PHF20 regulates SOX2 and OCT4 expression and H3K4 trimethylation by interacting with PARP1. (A) Analysis of PHF20 binding to the promoter regions of SOX2, OCT4, and NANOG in NB cells by ChIP–qPCR assay with PHF20-specific antibody. The data are presented as fold enrichment relative to input DNA. (B) ChIP–qPCR analysis of H3K4me3 and H3K27me3 of the SOX2, OCT4, and NANOG promoters in PHF20 KO and control cells. (C) Cell lysate of the PHF20 KO cells with ectopic flag-PHF20 expression cell lysate was subjected to immunoprecipitation with PHF20-specific antibody. The resolved proteins were subjected to Coomassie blue staining and excised for mass spectrometry.
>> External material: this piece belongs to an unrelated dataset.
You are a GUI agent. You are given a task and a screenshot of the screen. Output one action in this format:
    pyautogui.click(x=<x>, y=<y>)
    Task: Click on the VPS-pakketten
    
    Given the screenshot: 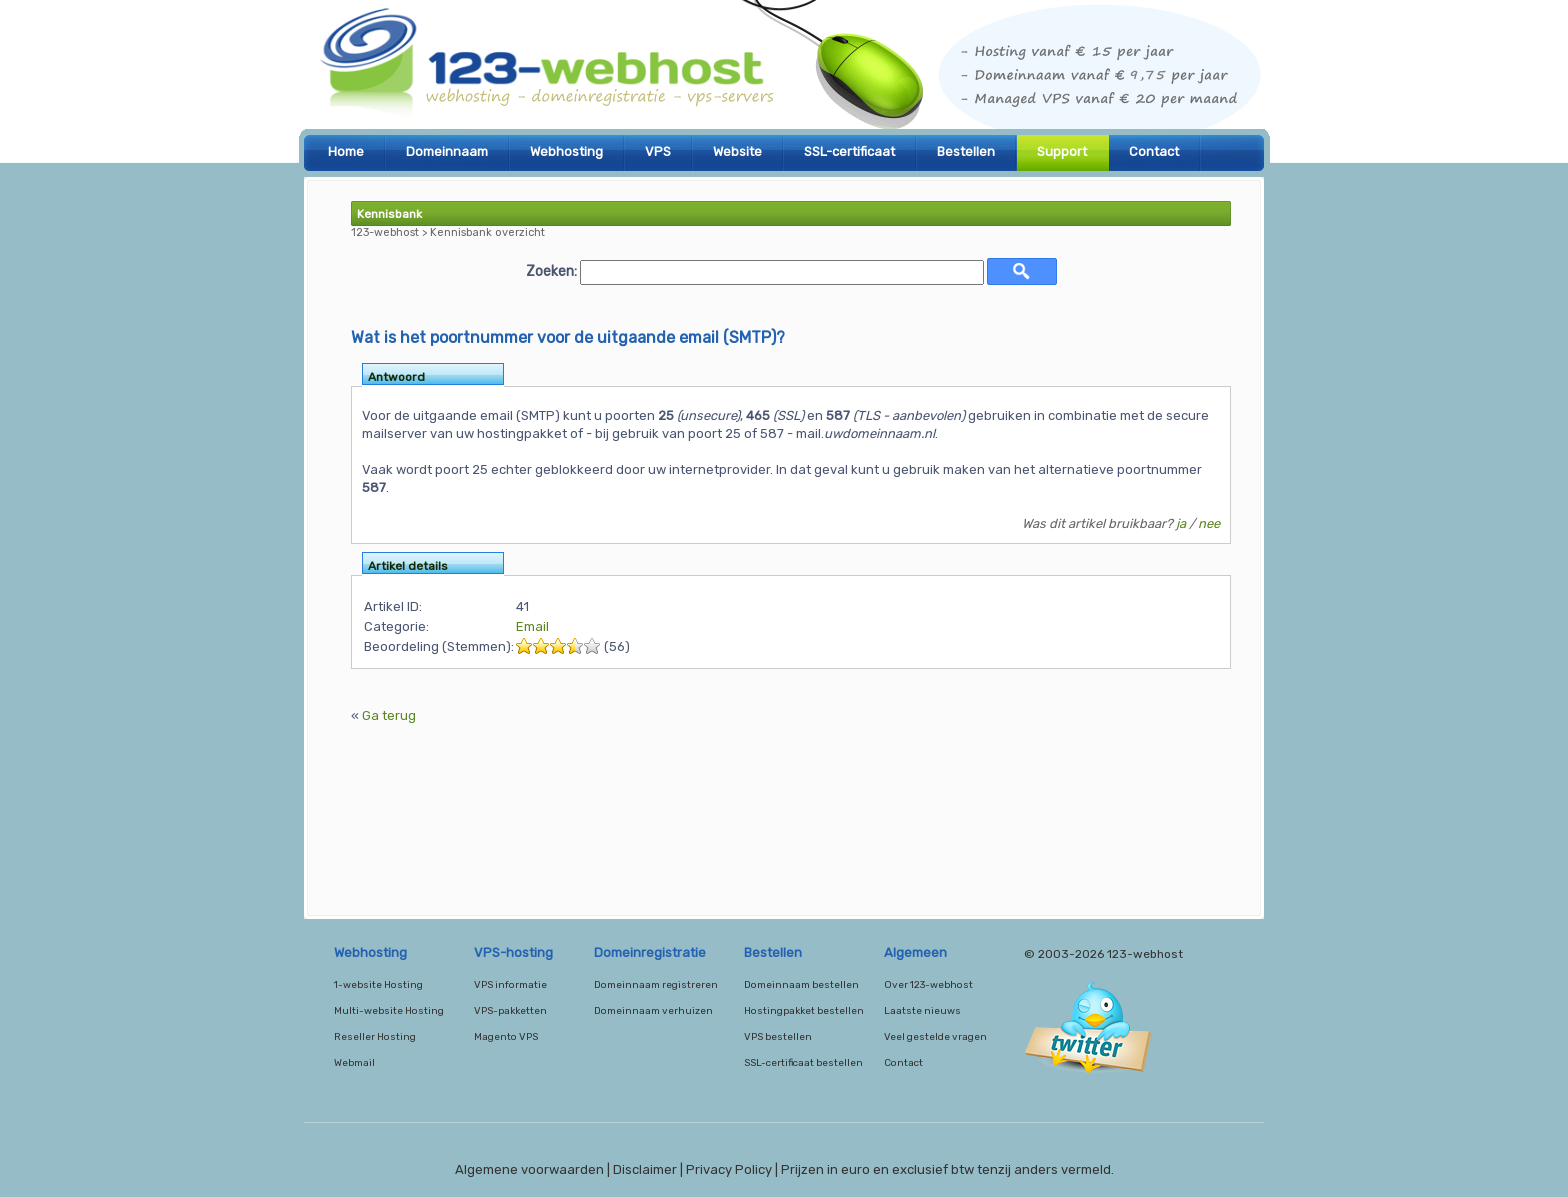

The top scored proteins that may interact with PHF20 were listed. (D) 293T cells were transfected with Flag-PHF20 or HA-tagged SSRP1 or PARP1. Cell extracts were immunoprecipitated with anti-Flag beads, followed by immunoblotting with anti-HA and anti-Flag antibodies. (E) Western blot analysis of PHF20, SOX2, OCT4, and NANOG expression in SSRP1 and PARP1 knockdown (KD) SH-EP cells using shRNA. Data are plotted as mean ± SD of three independent experiments. *P < 0.05; **P < 0.01; ***P < 0.001 compared with controls using Student’s t-test.

Figure 7

OCT4 and SOX2 play dominant roles in PHF20-induced stemness in NB cells. (A) Western blot analysis of SOX2 and OCT4 overexpressed either individually or in combination in PHF20 KO cells. (B) Representative xenografts excised from different groups of NSG mice are shown. Incidence was calculated by the number of tumors formed divided by total number of mice for each group. (C) The average tumor weight of varied groups. (D) H&E and IHC staining of PHF20, Ki-67, SOX2, OCT4, and NANOG expression in different groups. (E) IHC staining of SOX2 and OCT4 in NB tissue samples of Grades 1–3 from patients and in normal peripheral nervous tissue. Scale bar, 50 μm. Data are plotted as mean ± SD of three independent experiments. *P < 0.05; **P < 0.01; ***P < 0.001 compared with controls using Student’s t-test.